Option-Order Randomisation Reveals a Distributional Position Attractor in Prompted Sandbagging
Jon-Paul Cacioli

TL;DR
This study investigates how large language models exhibit a stable response-position distribution under prompted sandbagging, revealing a soft attractor that is content-invariant and highly stable across different models and conditions.
Contribution
The paper demonstrates that prompted sandbagging in language models leads to a stable, content-invariant response-position distribution, indicating a soft distributional attractor at the model level.
Findings
Response-position distribution remains highly stable under content rotation (Pearson r = 0.9994).
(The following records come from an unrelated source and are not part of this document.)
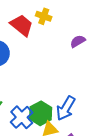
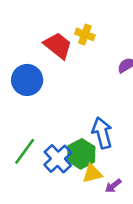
blue arrow: (66, 108) -> (102, 133), moved, turned 135

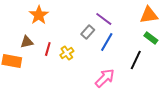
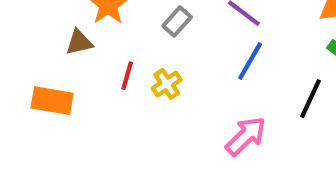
gray rectangle: (88, 32) -> (177, 21), moved
brown triangle: (27, 42) -> (79, 42), moved

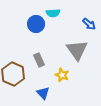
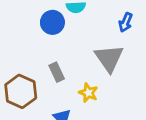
blue arrow: (89, 24) -> (126, 22), turned 72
Accuracy peaks at 72.1% when the correct answer is in position E.
Qwen-2.5-7B shows no distributional shift, serving as a negative control.
Abstract
A predecessor pilot (Cacioli, 2026) found that Llama-3-8B implements prompted sandbagging as positional collapse rather than answer avoidance. However, fixed option ordering in MMLU-Pro left open whether this reflected a model-level position-dominant policy or dataset-level distractor structure. This pre-registered follow-up (3 models, 2,000 MMLU-Pro items, 4 conditions, 24,000 primary trials) added cyclic option-order randomisation as the critical control. The pre-registered item-level same-letter diagnostic did not confirm deterministic position-tracking (same-letter rate 37.3%, below the 50% threshold). However, pre-specified supporting analyses revealed that the response-position distribution under sandbagging was highly stable under complete content rotation (Pearson r = 0.9994; Jensen-Shannon divergence = 0.027, compared to 0.386 between honest and sandbagging conditions).…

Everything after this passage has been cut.